1. Add a switch like -IncludePropertyDifferences to check actual properties
2. Add a -Format parameter to support different output structures
3. Return property difference details

However, this would significantly complicate Compare-DbaAgReplicaLogin and make it serve two different use cases with different output formats. The current approach keeps each command focused on its specific purpose:

• Compare-DbaAgReplicaLogin: Detailed login comparison with flexible filtering and date tracking
• Compare-DbaAgReplicaSync: Comprehensive server-level object sync checking with unified output

Bottom line

The commands have different purposes and output requirements.

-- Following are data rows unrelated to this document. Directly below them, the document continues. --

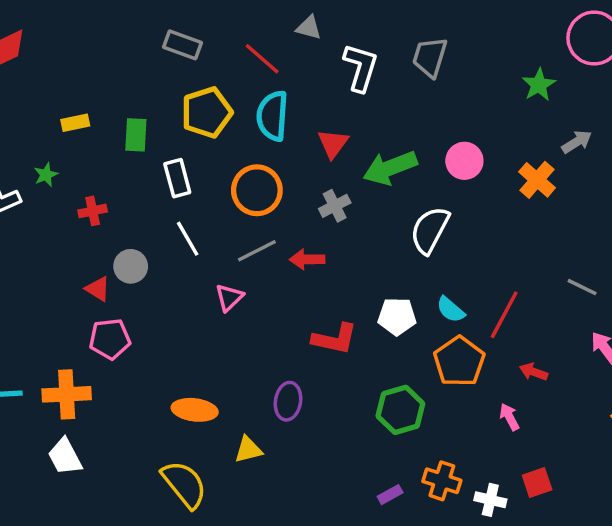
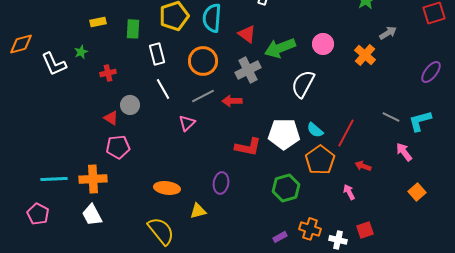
red triangle: (333, 144) -> (247, 34), turned -30
gray cross: (335, 206) -> (248, 70), size x1.4
white pentagon: (397, 316) -> (284, 134), size x1.4

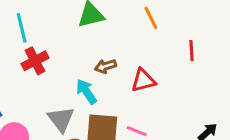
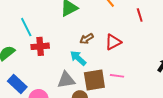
red cross: (35, 61) -> (40, 46), turned 36
gray triangle: (61, 119) -> (66, 80), turned -48

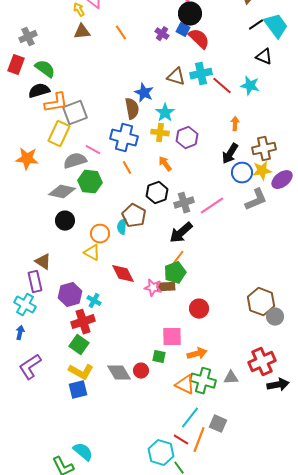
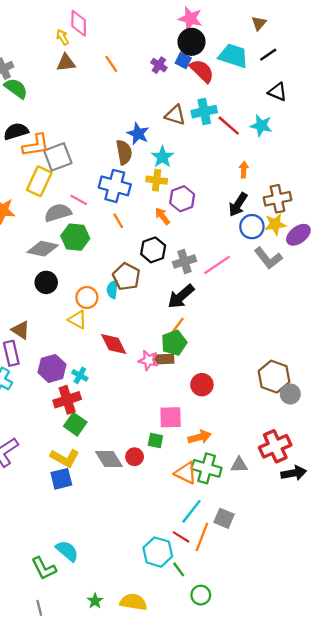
cyan trapezoid: (276, 26) -> (233, 56), moved, turned -36
green semicircle: (45, 69) -> (16, 88), moved
purple hexagon: (187, 138) -> (182, 199), moved
gray L-shape: (256, 200) -> (268, 258), turned 75
green square: (79, 345) -> (75, 424), moved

Implementing the comparison logic directly in Compare-DbaAgReplicaSync keeps the code cleaner and more maintainable than trying to force Compare-DbaAgReplicaLogin to serve both use cases.

---

View job | Branch with changes

[potatoqualitee]

@andreasjordan we should talk about standardizing the compare-dbaag commands and agree on the best. nbd for breaking chagnes since the new set is brand new.

[ReeceGoding]

@potatoqualitee Does the Agent Job stuff also have the same "we're only checking for totally missing things" problem?